# AIM OF THE TASK
Extract, from the listing that follows, each line containing the word "Academy".

# DATA RECORDS
╭──

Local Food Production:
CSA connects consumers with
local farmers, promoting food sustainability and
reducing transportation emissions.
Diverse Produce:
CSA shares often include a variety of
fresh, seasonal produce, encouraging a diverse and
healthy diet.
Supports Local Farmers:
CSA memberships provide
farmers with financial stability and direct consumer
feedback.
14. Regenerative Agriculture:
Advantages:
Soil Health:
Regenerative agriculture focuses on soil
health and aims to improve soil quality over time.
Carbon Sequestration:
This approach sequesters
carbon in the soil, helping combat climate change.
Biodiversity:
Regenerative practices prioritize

╰──
╭──

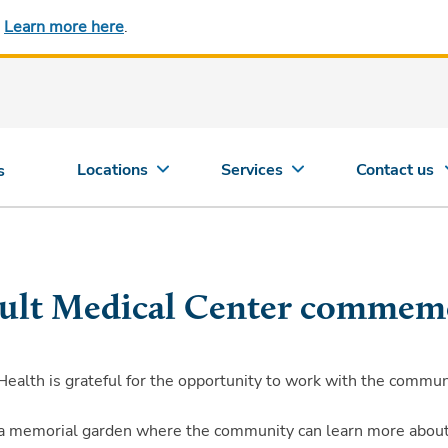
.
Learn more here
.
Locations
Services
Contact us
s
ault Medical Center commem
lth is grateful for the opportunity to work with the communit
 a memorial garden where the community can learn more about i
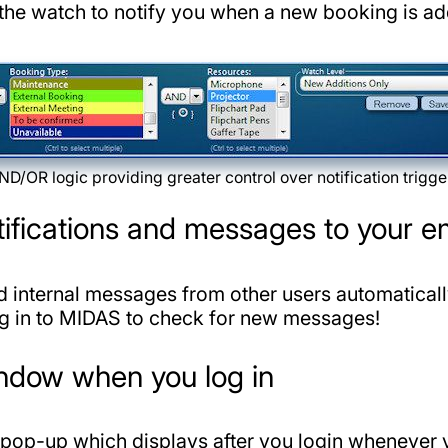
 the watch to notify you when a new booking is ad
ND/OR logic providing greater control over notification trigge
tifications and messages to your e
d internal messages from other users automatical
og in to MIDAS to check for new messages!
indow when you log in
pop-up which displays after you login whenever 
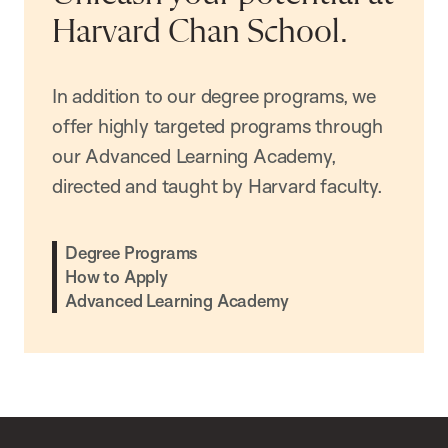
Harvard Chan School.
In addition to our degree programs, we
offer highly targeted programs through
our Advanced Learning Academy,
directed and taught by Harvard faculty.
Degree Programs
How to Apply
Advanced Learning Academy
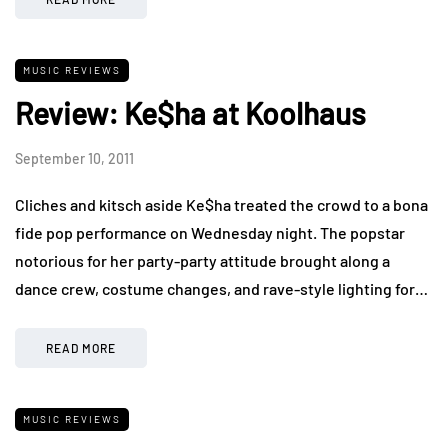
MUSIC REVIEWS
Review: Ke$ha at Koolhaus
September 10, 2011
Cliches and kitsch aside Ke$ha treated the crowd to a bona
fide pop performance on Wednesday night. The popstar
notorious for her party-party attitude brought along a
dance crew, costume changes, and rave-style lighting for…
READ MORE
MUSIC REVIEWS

╰──

# RESULT BELOW
our Advanced Learning Academy,
Advanced Learning Academy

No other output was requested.